There have been very few trials of drug therapies to reduce weight loss in cancer cachexia. The ACE inhibitor imidapril has been trialled in 200 patients with one of three cancer types and has been reported to have improved weight in two (Colorectal and non-small cell lung cancer) but neither in the third-type studied (pancreatic) nor in the pre-specified analysis of all three cancer types taken together (http://www.biotech-intelligence.com/html/html/2a462148882a297c8eafbeafbaeff7ff.html). Ostarine, an investigational selective androgen receptor modulator enhanced lean body mass and muscle performance in a phase II clinical trial in patients with cancer cachexia. Ostarine led to significant increase in the primary endpoint of lean body mass (LBM) change with an associated improvement in muscle performance measured by stair climb in patients with cancer cachexia. The change from baseline in LBM for the placebo, 1- and 3-mg treatment groups was 0.1, 1.5 (p = 0.001) and 1.3 kg (p = 0.045), respectively, at the end of the 16-week trial (http://www.pharmaceutical-business-review.com/news/gtxs_phaseii_cancer_cachexia_trial_meets_primary_endpoint_090611). Infliximab was studied in 89 patients with pancreatic cancer-related cachexia and did not show a statistically significant effect on lean body mass [13]. Etanercept (a dimeric fusion protein inhibitor of TNF) was tested in 63 evaluable patients with cancer-related weight loss and achieved no significant benefit in terms of weight gain or reduced weight loss [14].

In a phase II clinical study, the orally administered grehlin agonist anamorelin was shown to produce an improvement in total body mass and a trend towards increased lean mass over a 12-week period in patients with cancer, but without any improvement in quality of life [15]. Anamorelin is now being examined in phase III clinical trials for patients with cachexia due to non-small cell lung cancer.

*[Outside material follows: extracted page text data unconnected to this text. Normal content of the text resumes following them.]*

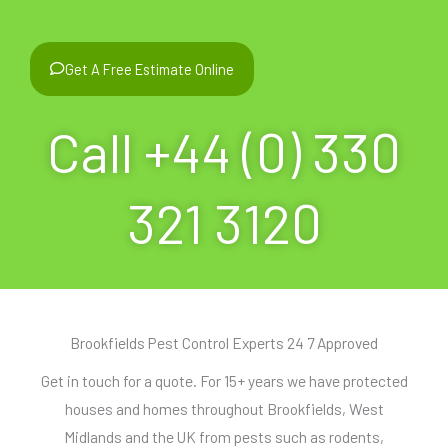
Get A Free Estimate Online
Call +44 (0) 330
321 3120
Brookfields Pest Control Experts 24 7 Approved
Get in touch for a quote. For 15+ years we have protected
houses and homes throughout Brookfields, West
Midlands and the UK from pests such as rodents,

Other ongoing phase II trials in cancer cachexia include interventions such as the immunomodulator OHR/AVR118 in 30 cancer cachexia patients (http://www.marketwire.com/press-release/ohr-pharmaceutical-enrolls-first-three-patients-new-clinical-site-ongoing-phase-2b-cachexia-1368449.htm), a pilot study of APD209 (an oral fixed-dose combination of a progestin and a selective β2-agonist) in cancer cachexia in 16 patients (http://clinicaltrials.gov/show/NCT00895726) and lenalidomide (an immunodulatory derivate of thalidomide) in 60 patients with cancer cachexia (http://clinicaltrials.gov/ct2/show/NCT01127386?term=cachexia&rank=1).

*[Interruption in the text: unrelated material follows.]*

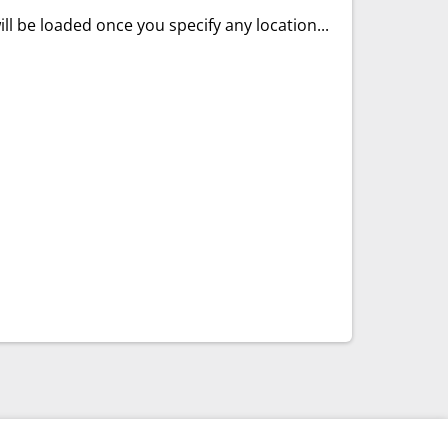
ll be loaded once you specify any location...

Cachexia, despite being very common in many solid tumour cancers, remains a poorly studied, under-diagnosed and largely untreated complication that causes severe symptomatic limitation and predisposes to in increased mortality. The ACT-ONE trial will help evaluate the potential role of an interesting approach to its management.

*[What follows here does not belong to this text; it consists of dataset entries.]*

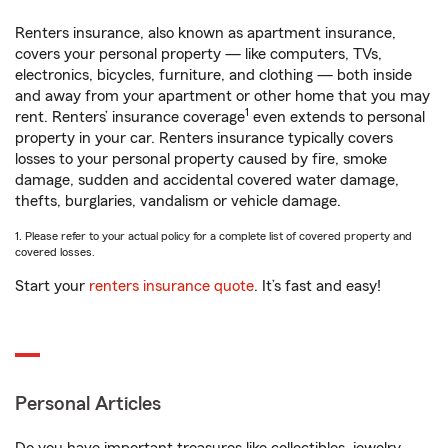
Renters insurance, also known as apartment insurance,
covers your personal property — like computers, TVs,
electronics, bicycles, furniture, and clothing — both inside
and away from your apartment or other home that you may
1
rent. Renters’ insurance coverage
even extends to personal
property in your car. Renters insurance typically covers
losses to your personal property caused by fire, smoke
damage, sudden and accidental covered water damage,
thefts, burglaries, vandalism or vehicle damage.
1. Please refer to your actual policy for a complete list of covered property and
covered losses.
Start your
renters insurance quote
. It’s fast and easy!
Personal Articles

The ACT-ONE trial is part of a programme to evaluate the role of MT-102 in cancer cachexia. Participants in ACT-ONE who complete the 16-week treatment period still taking randomised double-blind trial medication will be offered the opportunity to join the ACT-TWO trial. The ACT-TWO trial will continue the same randomised treatment allocations for the period up to that last patient in ACT-ONE having completed all investigations of the ACT-ONE trial and the 16-week period of trial medication. The ACT-TWO trial will be the subject of a separate protocol and design paper and will be separately powered with a different primary endpoint, which will include observations made during the period of double-blind therapy of ACT-ONE as well as the period of double-blind trial medication in ACT-TWO.